There’s certainly skill associated with the current state of image generation. Perhaps not the same level of practice you need to perfectly represent a transparent veil in graphite, but as with other formats I have a hard time suggesting that when someone represents their vision in the real world that it’s automatically “not art”.
So if I walked into a restaurant that specialized in a certain cuisine (choosing the right one out of hundreds is a skill, right?) and wrote down a list of ingredients, and the restaurant made me a meal with those ingredients according to however the restaurant functions (nobody can see into the kitchen, after all), does this make me a chef?
Is there any chance you’re at a kbbq or hotpot restaurant? Because then you get to cook the meal yourself, which is arguably chef-like.
Jokes aside, I see the comparison you’re making and it’s not a bad one. I’d counter by giving the example of a menu - when you get to a restaurant you’re given a menu with text descriptions of the food you can receive from the kitchen. Since this is an analogy and not an exact comparison, let’s say that a meal on the menu is like the starting point of the workflow I described.

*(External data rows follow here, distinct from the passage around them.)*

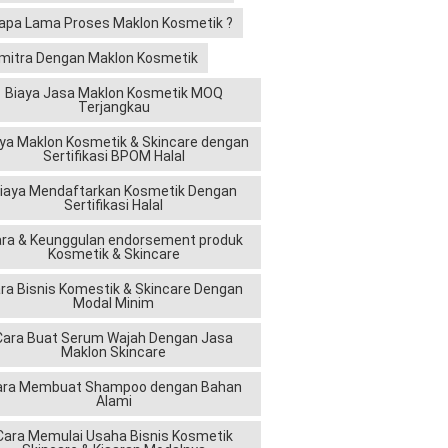
apa Lama Proses Maklon Kosmetik ?
mitra Dengan Maklon Kosmetik
Biaya Jasa Maklon Kosmetik MOQ
Terjangkau
ya Maklon Kosmetik & Skincare dengan
Sertifikasi BPOM Halal
iaya Mendaftarkan Kosmetik Dengan
Sertifikasi Halal
ra & Keunggulan endorsement produk
Kosmetik & Skincare
ra Bisnis Komestik & Skincare Dengan
Modal Minim
Cara Buat Serum Wajah Dengan Jasa
Maklon Skincare
ara Membuat Shampoo dengan Bahan
Alami
Cara Memulai Usaha Bisnis Kosmetik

Based on that you have an idea of what the output will be when you order - but let’s say you don’t like mushrooms and you prefer your sauce on the side. When you make your order you provide those modifications - this is like inpainting.

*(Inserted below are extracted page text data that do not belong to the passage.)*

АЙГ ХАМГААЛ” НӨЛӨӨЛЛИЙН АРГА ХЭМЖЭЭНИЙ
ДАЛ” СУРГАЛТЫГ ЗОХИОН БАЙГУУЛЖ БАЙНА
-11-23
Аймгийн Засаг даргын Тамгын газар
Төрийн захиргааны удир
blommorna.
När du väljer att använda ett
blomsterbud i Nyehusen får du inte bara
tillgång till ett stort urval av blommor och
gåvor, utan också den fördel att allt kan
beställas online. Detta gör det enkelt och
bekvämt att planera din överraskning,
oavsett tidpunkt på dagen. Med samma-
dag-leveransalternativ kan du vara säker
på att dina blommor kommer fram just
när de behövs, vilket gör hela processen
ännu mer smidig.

Certainly you’re not a ‘chef’, but if the dish you design is both bespoke and previously unimaginable, I’d argue that at the very least you contributed to the creative process and participated in creating something new that matches your internal vision.
Not exactly the same but I don’t think it’s entirely different.

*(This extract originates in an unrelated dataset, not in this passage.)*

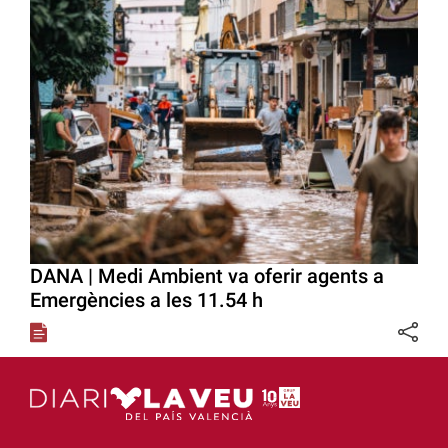
DANA | Medi Ambient va oferir agents a
Emergències a les 11.54 h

You keep using the word “vision”, but I have a hard time understanding how an AI artist has a vision equivalent to that of a traditional artist based on the explanation you’ve provided. It still sounds they are just cycling through AI generated options until they find something they like/that looks good. That is not the same as seeing something in your mind and then manually recreating that to the best of your ability.
Is a photographer an artist? They need to have some technical skill to capture sharp photos with good lighting, but a lot of the process is designing a scene and later selecting among the photos from a shoot for which one had the right look.
Or to step even further from the actual act of creation, is a creative director an artist? There’s certainly some skill involved in designing and recognizing a compelling image, even if you were not the one who actually produced it.
You’re sort of stepping around the issue here. Are you confirming that AI art is about cycling through options blind until you stumble across something you like?
No, both of those examples involve both design and selection, which is reminiscent to the AI art process. They’re not just typing in “make me a pretty image” and then refreshing a lot.
The only explanation I’ve received so far sounded exactly like this, just with more steps to disguise the underlying process.
It isn’t. People design a scene and then change and refine the prompt to add elements. Some part of it could be refreshing the same prompt, but that’s just like a photographer taking multiple photos of a scene they’ve directed to catch the right flutter of hair or a dress or a creative director saying “give me three versions of X”.
Ready to get back to my original questions?